--- Exercise materials ---
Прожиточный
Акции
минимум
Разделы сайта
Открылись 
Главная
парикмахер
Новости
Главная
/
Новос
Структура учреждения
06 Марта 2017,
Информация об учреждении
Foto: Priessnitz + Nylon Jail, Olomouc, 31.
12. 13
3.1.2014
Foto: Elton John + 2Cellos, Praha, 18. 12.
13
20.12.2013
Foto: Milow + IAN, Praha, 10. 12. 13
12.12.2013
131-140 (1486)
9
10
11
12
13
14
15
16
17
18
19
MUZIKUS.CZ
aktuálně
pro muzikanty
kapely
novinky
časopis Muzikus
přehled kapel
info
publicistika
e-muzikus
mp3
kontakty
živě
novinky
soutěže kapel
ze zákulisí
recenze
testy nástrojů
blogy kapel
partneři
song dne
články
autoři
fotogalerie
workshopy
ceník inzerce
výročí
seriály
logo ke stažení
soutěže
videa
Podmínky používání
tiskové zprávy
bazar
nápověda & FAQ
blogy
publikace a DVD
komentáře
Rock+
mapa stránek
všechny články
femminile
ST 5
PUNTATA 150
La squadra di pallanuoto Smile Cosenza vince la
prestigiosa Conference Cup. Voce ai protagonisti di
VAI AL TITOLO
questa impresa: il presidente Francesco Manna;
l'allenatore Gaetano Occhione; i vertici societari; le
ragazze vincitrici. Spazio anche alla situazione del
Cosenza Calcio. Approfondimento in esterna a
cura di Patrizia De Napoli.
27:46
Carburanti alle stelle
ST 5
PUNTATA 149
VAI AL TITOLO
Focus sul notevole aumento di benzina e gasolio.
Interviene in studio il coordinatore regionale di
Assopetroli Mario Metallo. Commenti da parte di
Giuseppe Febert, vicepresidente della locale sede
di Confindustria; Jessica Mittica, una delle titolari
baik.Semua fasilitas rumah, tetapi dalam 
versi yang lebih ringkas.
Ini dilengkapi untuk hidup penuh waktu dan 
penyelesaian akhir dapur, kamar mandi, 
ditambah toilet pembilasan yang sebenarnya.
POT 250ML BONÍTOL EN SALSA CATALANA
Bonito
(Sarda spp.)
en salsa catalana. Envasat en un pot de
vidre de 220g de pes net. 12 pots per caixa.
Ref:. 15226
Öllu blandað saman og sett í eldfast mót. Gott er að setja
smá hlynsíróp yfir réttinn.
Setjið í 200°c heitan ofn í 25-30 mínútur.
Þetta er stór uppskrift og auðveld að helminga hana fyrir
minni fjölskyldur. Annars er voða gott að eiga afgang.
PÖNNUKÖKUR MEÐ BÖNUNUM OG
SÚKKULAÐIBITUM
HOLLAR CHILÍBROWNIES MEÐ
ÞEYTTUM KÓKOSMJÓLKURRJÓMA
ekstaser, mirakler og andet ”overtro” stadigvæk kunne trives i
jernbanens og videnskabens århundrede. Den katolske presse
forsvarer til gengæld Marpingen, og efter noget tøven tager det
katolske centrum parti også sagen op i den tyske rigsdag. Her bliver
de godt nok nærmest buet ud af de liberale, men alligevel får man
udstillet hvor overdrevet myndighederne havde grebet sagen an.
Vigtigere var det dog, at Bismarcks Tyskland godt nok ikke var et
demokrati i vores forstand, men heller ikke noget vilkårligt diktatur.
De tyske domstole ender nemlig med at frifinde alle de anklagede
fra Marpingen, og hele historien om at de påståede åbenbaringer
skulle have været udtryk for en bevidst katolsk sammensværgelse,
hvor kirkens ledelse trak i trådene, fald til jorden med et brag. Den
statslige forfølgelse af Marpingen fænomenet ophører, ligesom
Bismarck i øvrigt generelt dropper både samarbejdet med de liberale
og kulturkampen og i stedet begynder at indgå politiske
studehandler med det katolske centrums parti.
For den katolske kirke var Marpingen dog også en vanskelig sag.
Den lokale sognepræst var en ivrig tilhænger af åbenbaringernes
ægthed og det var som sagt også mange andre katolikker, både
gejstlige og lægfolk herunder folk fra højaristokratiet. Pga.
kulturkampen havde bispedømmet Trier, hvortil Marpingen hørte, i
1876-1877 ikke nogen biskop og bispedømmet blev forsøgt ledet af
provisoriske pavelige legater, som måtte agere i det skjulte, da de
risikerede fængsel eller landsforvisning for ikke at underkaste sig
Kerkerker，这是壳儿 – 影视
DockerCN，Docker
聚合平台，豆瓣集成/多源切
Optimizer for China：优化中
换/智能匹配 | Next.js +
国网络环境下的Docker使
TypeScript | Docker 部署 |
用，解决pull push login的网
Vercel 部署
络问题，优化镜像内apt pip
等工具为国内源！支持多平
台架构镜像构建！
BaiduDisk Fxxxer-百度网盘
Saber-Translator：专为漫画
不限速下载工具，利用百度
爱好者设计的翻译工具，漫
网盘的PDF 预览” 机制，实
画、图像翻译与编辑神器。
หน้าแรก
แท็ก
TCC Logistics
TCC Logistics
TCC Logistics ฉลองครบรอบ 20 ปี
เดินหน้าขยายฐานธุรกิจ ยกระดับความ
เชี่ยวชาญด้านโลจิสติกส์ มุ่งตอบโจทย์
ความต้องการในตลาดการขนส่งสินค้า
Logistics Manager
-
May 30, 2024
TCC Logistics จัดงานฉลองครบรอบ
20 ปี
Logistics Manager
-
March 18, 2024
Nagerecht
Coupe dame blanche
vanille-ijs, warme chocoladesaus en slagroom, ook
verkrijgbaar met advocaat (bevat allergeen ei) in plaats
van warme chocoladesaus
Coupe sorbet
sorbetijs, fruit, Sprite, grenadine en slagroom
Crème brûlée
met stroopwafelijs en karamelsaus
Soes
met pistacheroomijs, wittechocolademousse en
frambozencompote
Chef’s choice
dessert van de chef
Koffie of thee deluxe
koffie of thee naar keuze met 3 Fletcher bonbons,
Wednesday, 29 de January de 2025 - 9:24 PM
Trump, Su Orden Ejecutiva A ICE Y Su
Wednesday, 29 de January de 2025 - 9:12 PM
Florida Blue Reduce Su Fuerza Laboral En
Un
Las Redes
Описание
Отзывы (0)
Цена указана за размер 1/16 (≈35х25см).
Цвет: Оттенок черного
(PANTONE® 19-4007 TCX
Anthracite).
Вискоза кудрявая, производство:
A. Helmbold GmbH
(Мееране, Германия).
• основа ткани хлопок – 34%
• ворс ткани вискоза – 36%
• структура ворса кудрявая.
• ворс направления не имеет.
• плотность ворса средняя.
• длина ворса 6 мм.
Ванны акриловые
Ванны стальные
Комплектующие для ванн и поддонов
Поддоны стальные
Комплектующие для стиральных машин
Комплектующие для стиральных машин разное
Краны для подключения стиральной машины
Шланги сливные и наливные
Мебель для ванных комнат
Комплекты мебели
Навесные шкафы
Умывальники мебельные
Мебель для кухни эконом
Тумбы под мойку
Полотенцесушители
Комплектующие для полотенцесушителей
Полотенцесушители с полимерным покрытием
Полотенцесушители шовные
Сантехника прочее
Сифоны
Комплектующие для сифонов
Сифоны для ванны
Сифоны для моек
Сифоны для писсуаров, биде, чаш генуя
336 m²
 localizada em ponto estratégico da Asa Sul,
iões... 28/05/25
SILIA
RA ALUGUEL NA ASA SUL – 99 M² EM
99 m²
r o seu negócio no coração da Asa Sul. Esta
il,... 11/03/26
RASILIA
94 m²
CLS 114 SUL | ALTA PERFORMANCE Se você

--- Work to complete ---
What you give back must be the stretch above, starting at the line with "La squadra di" and ending at the line with "SÚKKULAÐIBITUM", copied exactly.

--- Answer to the exercise ---
La squadra di pallanuoto Smile Cosenza vince la
prestigiosa Conference Cup. Voce ai protagonisti di
VAI AL TITOLO
questa impresa: il presidente Francesco Manna;
l'allenatore Gaetano Occhione; i vertici societari; le
ragazze vincitrici. Spazio anche alla situazione del
Cosenza Calcio. Approfondimento in esterna a
cura di Patrizia De Napoli.
27:46
Carburanti alle stelle
ST 5
PUNTATA 149
VAI AL TITOLO
Focus sul notevole aumento di benzina e gasolio.
Interviene in studio il coordinatore regionale di
Assopetroli Mario Metallo. Commenti da parte di
Giuseppe Febert, vicepresidente della locale sede
di Confindustria; Jessica Mittica, una delle titolari
baik.Semua fasilitas rumah, tetapi dalam 
versi yang lebih ringkas.
Ini dilengkapi untuk hidup penuh waktu dan 
penyelesaian akhir dapur, kamar mandi, 
ditambah toilet pembilasan yang sebenarnya.
POT 250ML BONÍTOL EN SALSA CATALANA
Bonito
(Sarda spp.)
en salsa catalana. Envasat en un pot de
vidre de 220g de pes net. 12 pots per caixa.
Ref:. 15226
Öllu blandað saman og sett í eldfast mót. Gott er að setja
smá hlynsíróp yfir réttinn.
Setjið í 200°c heitan ofn í 25-30 mínútur.
Þetta er stór uppskrift og auðveld að helminga hana fyrir
minni fjölskyldur. Annars er voða gott að eiga afgang.
PÖNNUKÖKUR MEÐ BÖNUNUM OG
SÚKKULAÐIBITUM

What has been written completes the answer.